Shuttle Crew Completes Stay At Station
ANN REALTIME REPORTING
06.19.07 1345 EDT: It's been fun... really... but we have
to be going now. Tuesday morning, the space shuttle Atlantis
wrapped up an almost nine-day, drama-filled stay at the
International Space Station when it undocked from the orbital
outpost, in preparation for the return trip to Earth.
NASA reports the two spacecraft parted ways at 1042 EDT, as they
flew over the Coral Sea northeast of Australia. After Pilot Lee
Archambault backed the orbiter 450 feet from the station, he
performed a full fly-around to allow crew members to collect video
and imagery of the station and its newly expanded solar wings. He
completed the final separation engine burn at 1228.
Later in the day, Archambault and Mission Specialists Patrick
Forrester and Steven Swanson will use the shuttle robot arm and the
50-foot long Orbiter Boom Sensor System to conduct a late
inspection of the thermal protection system.
The crew will spend Wednesday preparing for landing. Atlantis'
first landing opportunity is at 1354 EDT Thursday at Florida's
Kennedy Space Center -- bringing an end to what had been a
problematic visit to the ISS.
While the crew was able to successfully continue the on-orbit
construction of the station, with the installation of the Starboard
3 and 4 (S3/S4) truss segment, the mission will likely be
remembered most for the series of problems experienced during the
shuttle's stay at the station.
As ANN reported, a number of
Russian computers failed onboard the station last week, shortly
after spacewalkers connected power from a new solar array.

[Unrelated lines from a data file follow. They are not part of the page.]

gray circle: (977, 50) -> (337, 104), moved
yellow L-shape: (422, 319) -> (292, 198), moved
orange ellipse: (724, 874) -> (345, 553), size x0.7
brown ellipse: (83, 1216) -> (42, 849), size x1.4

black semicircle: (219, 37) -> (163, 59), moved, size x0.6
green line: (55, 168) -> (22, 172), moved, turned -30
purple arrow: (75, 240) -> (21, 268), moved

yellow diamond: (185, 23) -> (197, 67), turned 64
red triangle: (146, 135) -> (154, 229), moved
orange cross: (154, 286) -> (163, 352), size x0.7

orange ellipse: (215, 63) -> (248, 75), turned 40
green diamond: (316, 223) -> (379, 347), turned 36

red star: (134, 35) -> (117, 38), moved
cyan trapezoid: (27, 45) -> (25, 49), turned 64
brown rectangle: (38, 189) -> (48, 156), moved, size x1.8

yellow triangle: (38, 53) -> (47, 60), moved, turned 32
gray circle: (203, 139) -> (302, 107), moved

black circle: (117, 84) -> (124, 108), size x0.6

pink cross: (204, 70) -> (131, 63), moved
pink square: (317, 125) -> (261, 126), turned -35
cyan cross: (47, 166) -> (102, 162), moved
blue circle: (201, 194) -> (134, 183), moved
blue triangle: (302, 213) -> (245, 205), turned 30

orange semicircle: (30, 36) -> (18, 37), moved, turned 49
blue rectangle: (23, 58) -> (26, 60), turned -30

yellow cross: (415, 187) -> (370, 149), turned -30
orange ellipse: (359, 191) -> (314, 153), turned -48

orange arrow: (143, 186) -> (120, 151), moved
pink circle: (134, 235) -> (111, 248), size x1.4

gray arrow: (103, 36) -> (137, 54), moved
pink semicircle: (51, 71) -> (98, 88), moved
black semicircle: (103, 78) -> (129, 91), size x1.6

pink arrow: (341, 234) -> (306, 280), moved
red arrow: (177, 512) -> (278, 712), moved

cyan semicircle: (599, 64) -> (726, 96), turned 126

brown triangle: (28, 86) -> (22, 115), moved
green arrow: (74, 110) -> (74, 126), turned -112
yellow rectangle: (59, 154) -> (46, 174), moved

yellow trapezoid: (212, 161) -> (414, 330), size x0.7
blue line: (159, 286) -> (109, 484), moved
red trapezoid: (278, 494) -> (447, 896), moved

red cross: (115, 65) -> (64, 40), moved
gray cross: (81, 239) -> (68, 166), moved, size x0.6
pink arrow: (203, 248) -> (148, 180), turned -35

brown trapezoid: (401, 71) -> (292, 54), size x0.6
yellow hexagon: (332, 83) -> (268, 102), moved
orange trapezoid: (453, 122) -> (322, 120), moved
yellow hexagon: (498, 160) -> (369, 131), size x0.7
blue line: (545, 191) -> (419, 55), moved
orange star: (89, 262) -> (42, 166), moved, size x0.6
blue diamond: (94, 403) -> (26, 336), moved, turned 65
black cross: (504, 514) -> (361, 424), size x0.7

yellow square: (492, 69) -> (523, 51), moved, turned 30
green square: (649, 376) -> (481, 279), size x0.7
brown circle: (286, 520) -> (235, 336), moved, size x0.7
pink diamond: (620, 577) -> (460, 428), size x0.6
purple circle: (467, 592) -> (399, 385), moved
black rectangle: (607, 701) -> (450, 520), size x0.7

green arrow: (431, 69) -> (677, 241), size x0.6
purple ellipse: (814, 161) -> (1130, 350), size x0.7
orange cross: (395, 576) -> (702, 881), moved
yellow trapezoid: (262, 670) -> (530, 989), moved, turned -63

Those
computers control the station's orientation in orbit, as well as
oxygen production onboard the ISS.
After some tense moments -- including talk of the possibility of
abandoning the station -- Russian engineers Fyodor Yurchikhin and
Oleg Kotov were able to restore functionality Friday, after the
problem was traced to a faulty secondary power switch.
Atlantis was originally scheduled to return Tuesday, but NASA
extended the shuttle's mission by two days to provide an additional
margin of safety for the ISS crew during the computer snafu. The
extra time also allowed a fourth spacewalk to the mission, so
astronauts could repair a torn thermal blanket atop the orbiter's
port orbital maneuvering pod.
STS-117 also delivered a new station crew member, Flight
Engineer Clayton Anderson. He replaced astronaut Suni Williams, who
is the new record holder for a long-duration single spaceflight for
a woman. She arrived at the station in December with STS-116, and
is riding back from orbit onboard Atlantis.